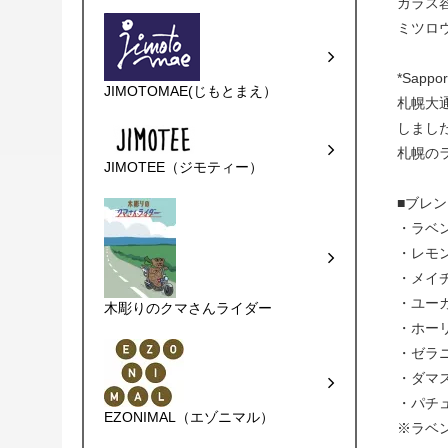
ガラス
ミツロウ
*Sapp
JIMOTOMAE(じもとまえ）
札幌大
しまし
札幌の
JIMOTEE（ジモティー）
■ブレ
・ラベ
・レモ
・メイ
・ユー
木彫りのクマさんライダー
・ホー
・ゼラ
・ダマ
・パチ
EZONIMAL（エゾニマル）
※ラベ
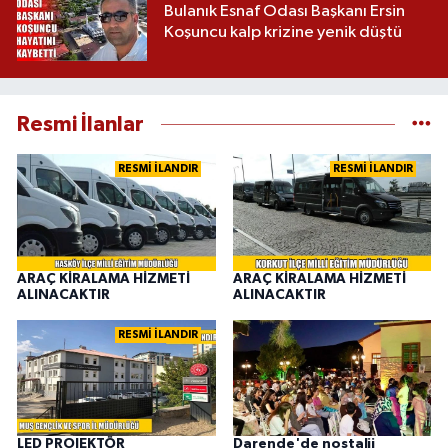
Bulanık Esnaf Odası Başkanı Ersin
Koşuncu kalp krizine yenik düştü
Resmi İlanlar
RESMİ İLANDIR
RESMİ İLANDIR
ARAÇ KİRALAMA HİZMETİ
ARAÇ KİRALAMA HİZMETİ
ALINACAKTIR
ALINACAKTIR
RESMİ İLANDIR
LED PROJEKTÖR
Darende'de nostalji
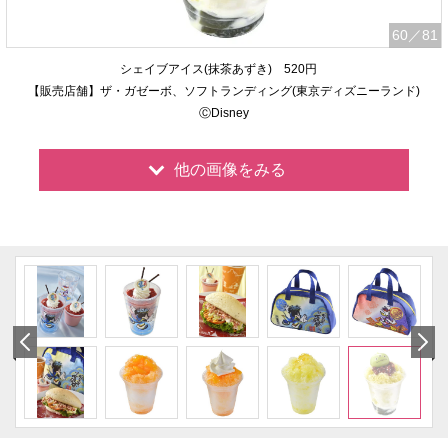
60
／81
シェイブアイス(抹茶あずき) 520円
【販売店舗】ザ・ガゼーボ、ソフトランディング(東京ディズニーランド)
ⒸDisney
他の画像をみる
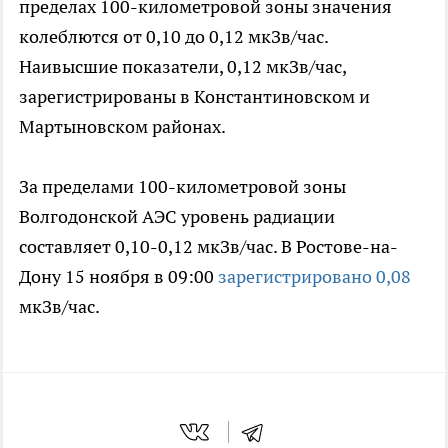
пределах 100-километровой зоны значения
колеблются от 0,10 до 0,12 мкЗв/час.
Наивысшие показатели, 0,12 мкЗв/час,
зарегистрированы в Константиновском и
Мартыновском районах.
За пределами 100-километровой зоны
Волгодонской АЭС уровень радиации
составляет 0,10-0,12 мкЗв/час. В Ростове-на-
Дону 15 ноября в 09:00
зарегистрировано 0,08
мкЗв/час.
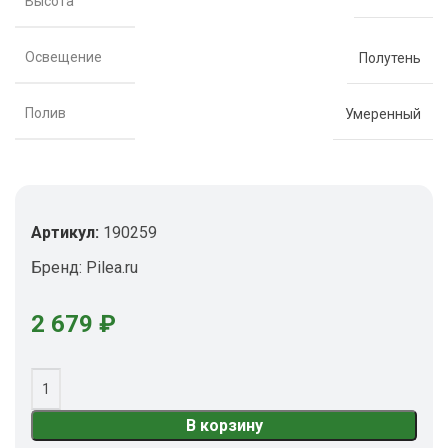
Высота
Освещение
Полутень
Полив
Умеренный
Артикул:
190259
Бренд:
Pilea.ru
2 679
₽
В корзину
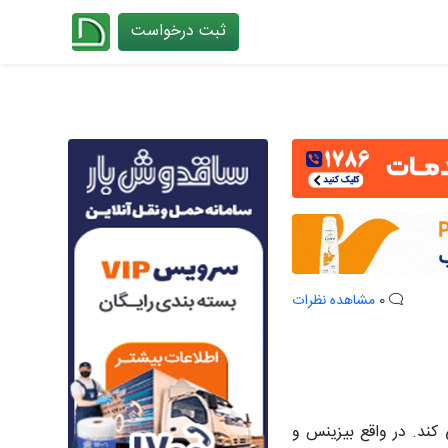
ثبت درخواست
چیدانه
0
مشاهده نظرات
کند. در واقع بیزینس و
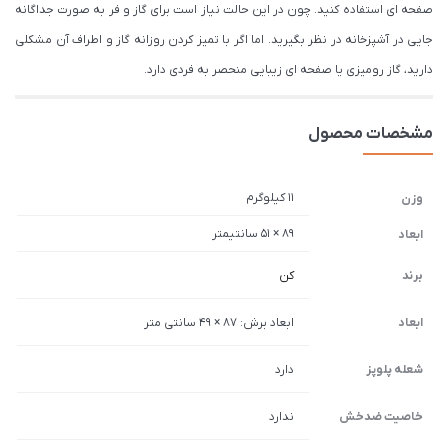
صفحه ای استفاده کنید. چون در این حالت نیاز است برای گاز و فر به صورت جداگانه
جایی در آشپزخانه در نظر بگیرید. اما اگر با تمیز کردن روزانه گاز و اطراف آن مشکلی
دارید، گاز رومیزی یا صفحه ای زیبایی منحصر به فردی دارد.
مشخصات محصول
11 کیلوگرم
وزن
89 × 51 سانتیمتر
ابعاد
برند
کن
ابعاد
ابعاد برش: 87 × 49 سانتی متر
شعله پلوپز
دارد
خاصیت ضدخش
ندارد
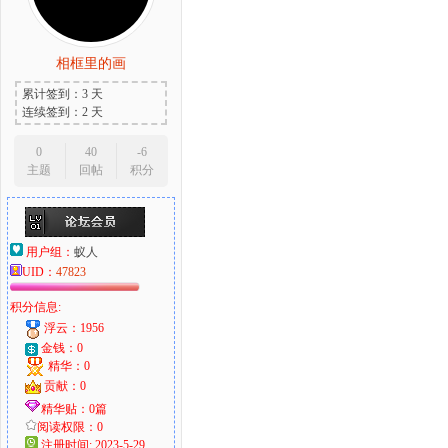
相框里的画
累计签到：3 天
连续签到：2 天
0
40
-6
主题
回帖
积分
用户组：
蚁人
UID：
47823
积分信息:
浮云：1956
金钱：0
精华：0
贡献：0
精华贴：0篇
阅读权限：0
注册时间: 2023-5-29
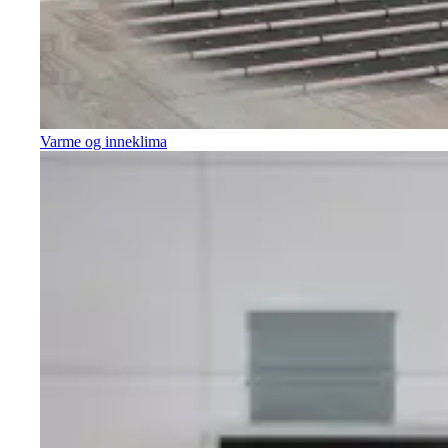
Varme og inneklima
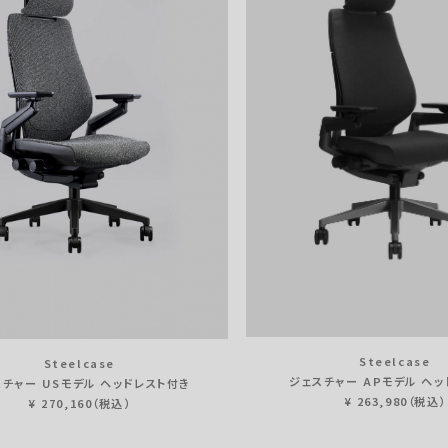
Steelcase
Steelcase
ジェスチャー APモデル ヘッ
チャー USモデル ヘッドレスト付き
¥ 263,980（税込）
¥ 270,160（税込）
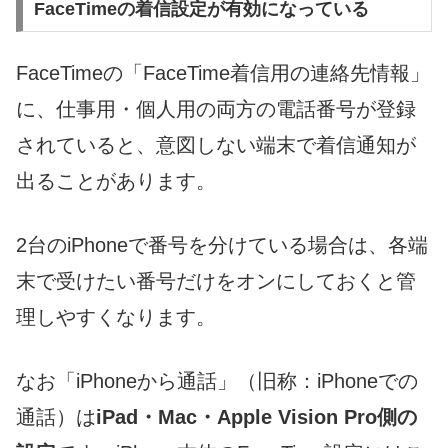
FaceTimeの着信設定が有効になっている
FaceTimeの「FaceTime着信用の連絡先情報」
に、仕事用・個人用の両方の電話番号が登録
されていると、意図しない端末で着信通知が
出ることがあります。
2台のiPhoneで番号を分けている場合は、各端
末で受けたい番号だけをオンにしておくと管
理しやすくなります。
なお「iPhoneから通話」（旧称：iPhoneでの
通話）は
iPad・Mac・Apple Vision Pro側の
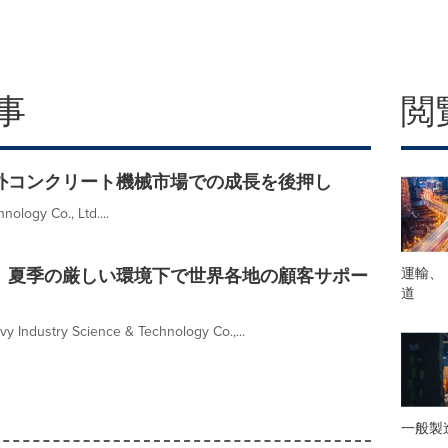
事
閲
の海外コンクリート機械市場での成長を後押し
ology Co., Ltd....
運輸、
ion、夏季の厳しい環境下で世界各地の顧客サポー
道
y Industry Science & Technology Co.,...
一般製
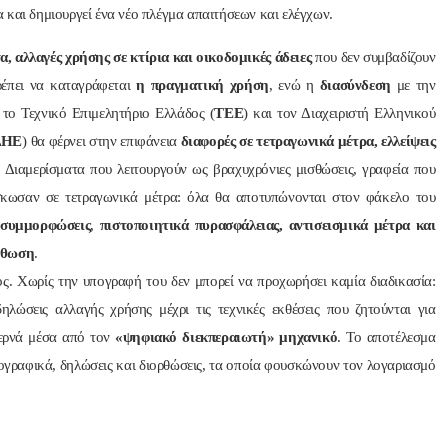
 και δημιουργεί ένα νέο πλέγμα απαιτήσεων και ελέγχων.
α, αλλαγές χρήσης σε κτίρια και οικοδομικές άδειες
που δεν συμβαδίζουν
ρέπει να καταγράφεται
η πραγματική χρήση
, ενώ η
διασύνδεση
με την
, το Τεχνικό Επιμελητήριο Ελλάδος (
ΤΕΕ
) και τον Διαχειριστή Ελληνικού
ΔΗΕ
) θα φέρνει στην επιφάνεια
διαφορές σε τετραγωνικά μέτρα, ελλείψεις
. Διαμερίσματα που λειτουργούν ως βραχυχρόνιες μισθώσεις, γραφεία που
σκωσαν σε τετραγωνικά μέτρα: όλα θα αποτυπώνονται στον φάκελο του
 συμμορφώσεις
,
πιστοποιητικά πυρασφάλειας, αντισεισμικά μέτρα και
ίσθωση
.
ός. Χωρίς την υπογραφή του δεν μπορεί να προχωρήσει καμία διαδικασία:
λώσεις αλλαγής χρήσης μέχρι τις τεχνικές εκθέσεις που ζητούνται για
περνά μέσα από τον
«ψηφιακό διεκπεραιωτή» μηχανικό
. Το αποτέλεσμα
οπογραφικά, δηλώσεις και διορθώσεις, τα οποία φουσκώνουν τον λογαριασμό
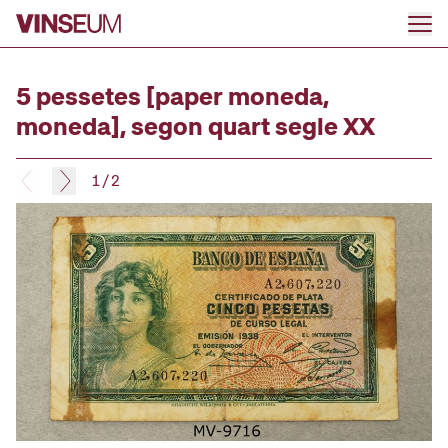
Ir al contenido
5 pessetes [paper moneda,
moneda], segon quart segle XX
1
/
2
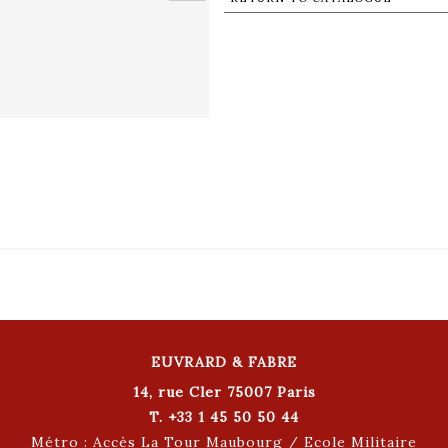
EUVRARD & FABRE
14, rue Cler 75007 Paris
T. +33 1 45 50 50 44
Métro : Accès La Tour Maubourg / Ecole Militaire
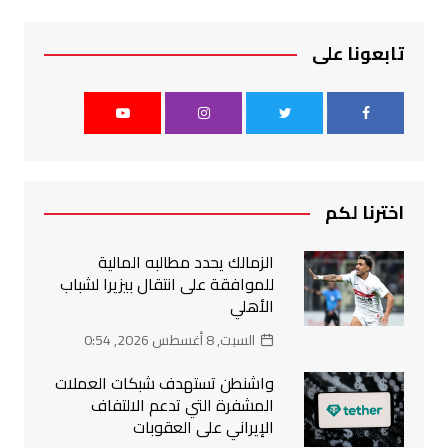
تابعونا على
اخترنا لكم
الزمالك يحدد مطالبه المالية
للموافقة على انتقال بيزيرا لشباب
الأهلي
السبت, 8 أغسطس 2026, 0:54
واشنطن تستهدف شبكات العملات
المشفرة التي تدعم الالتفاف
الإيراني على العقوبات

•••

Problem>
Word for word, give again the lines from the first entry to the line with "صفحه ای استفاده", inclusive. Exclude the pictures.

Expected answer>
ガラス
ミツロウ
*Sapp
JIMOTOMAE(じもとまえ）
札幌大
しまし
札幌の
JIMOTEE（ジモティー）
■ブレ
・ラベ
・レモ
・メイ
・ユー
木彫りのクマさんライダー
・ホー
・ゼラ
・ダマ
・パチ
EZONIMAL（エゾニマル）
※ラベ
Bulanık Esnaf Odası Başkanı Ersin
Koşuncu kalp krizine yenik düştü
Resmi İlanlar
RESMİ İLANDIR
RESMİ İLANDIR
ARAÇ KİRALAMA HİZMETİ
ARAÇ KİRALAMA HİZMETİ
ALINACAKTIR
ALINACAKTIR
RESMİ İLANDIR
LED PROJEKTÖR
Darende'de nostalji
60
／81
シェイブアイス(抹茶あずき) 520円
【販売店舗】ザ・ガゼーボ、ソフトランディング(東京ディズニーランド)
ⒸDisney
他の画像をみる
пределах 100-километровой зоны значения
колеблются от 0,10 до 0,12 мкЗв/час.
Наивысшие показатели, 0,12 мкЗв/час,
зарегистрированы в Константиновском и
Мартыновском районах.
За пределами 100-километровой зоны
Волгодонской АЭС уровень радиации
составляет 0,10-0,12 мкЗв/час. В Ростове-на-
Дону 15 ноября в 09:00
зарегистрировано 0,08
мкЗв/час.
Высота
Освещение
Полутень
Полив
Умеренный
Артикул:
190259
Бренд:
Pilea.ru
2 679
₽
В корзину
ثبت درخواست
چیدانه
0
مشاهده نظرات
کند. در واقع بیزینس و
صفحه ای استفاده کنید. چون در این حالت نیاز است برای گاز و فر به صورت جداگانه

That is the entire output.